The classic shape of the problem: you have two pools of email addresses - those that exist only in the ESP, and those that exist in both the ESP and an internal database (CRM, data warehouse, etc.). A scheduled job synchronizes the second pool from the internal database to the ESP. If a user unsubscribed in the ESP but is still marked as "subscribed" in the internal database, the next sync will re-subscribe them.
How to diagnose
-
Look at the timing. Compare the timestamps of unexpected subscription changes against your scheduled jobs. Re-subscriptions happening on a fixed cadence (every night, every Sunday) are a strong signal.
-
Check the logs. API execution logs - whether on Piano's side via support, or on your side in the integration code - record every state change. Identify which process made the offending call.
-
Audit manual / spreadsheet processes. Manual subscription edits made through CSV upload or operator action can also be overridden by automated batch jobs that run afterwards.
-
Engage development teams. Once the conflicting process is identified, the fix is almost always in the source-side logic: stop re-asserting subscribed state for users who unsubscribed in the ESP. Common approaches are to (a) treat ESP as authoritative for subscription state and pull from it, or (b) record unsubscribes in the internal database and skip them on outbound sync.
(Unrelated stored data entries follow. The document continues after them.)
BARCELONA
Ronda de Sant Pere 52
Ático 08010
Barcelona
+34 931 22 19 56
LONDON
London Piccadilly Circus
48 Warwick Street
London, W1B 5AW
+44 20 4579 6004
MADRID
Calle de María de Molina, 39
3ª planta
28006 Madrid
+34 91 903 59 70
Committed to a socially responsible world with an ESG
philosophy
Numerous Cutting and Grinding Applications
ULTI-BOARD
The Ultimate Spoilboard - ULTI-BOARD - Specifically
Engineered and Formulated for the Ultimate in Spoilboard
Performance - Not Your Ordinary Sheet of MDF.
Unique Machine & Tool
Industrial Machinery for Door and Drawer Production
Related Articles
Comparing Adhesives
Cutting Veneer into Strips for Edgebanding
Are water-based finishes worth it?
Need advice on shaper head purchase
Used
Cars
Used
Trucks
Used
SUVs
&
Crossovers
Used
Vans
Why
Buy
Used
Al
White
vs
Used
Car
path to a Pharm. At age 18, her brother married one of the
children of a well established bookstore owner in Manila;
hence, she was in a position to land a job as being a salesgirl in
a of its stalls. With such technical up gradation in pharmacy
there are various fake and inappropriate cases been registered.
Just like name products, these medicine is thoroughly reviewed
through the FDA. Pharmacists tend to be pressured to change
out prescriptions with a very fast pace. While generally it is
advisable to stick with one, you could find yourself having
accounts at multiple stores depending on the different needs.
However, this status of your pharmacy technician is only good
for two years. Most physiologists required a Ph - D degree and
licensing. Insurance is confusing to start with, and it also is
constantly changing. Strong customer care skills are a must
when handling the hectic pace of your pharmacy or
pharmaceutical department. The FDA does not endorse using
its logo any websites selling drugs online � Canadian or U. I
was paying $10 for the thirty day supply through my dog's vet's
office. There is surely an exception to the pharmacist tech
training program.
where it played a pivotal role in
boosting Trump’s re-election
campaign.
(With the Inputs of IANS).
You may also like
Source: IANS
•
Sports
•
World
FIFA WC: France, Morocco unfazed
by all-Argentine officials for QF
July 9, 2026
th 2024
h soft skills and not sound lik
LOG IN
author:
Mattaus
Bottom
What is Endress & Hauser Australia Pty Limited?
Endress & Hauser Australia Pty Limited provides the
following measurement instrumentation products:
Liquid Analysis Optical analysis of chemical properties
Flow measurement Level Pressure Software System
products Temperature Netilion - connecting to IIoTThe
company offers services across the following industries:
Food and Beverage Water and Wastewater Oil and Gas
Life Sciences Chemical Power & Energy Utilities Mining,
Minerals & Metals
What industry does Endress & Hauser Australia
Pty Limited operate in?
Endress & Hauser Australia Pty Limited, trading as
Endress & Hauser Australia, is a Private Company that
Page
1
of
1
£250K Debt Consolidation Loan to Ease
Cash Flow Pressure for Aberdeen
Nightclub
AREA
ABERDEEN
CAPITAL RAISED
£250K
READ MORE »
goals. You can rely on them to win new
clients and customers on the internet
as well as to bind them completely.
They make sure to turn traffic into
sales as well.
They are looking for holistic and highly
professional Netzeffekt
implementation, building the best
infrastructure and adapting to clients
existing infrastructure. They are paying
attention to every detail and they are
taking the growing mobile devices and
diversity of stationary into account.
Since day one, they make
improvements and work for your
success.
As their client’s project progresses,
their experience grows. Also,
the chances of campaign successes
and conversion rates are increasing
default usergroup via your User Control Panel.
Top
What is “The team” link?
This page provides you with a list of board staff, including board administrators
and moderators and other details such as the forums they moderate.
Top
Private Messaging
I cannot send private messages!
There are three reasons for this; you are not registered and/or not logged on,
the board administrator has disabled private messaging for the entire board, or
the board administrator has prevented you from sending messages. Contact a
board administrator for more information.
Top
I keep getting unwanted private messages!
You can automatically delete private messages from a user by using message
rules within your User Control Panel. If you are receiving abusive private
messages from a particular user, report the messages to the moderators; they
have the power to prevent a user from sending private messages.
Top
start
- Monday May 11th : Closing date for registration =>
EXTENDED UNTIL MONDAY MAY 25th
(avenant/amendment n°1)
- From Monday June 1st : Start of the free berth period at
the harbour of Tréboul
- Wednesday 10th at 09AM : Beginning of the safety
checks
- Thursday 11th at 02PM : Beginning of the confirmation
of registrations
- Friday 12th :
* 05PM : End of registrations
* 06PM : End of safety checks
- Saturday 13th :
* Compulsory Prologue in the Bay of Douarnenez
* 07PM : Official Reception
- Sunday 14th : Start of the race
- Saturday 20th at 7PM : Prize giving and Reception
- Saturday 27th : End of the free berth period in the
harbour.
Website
No API endpoint for exporting subscribers
The ESP module API does not support a full export of email or subscriber lists. There is no endpoint that returns every subscriber on a mailing list.
What is available:
-
"Download mailing list" button in the ESP dashboard - manual full export.
-
/publisher/pub//ml//sqand/publisher/pub//sq- list mailing-list metadata (IDs, names, status, campaign associations). No per-subscriber data. -
Mine Users export (
/publisher/export/create/userExport+/publisher/export/get+/publisher/export/download) - asynchronous export of users matching criteria you define. This is the closest thing to an automated export, and it is the right tool when you need to extract subscriber data programmatically.
If you genuinely need per-mailing-list full exports automated, raise the requirement with your Piano contact - the existing endpoints do not solve it.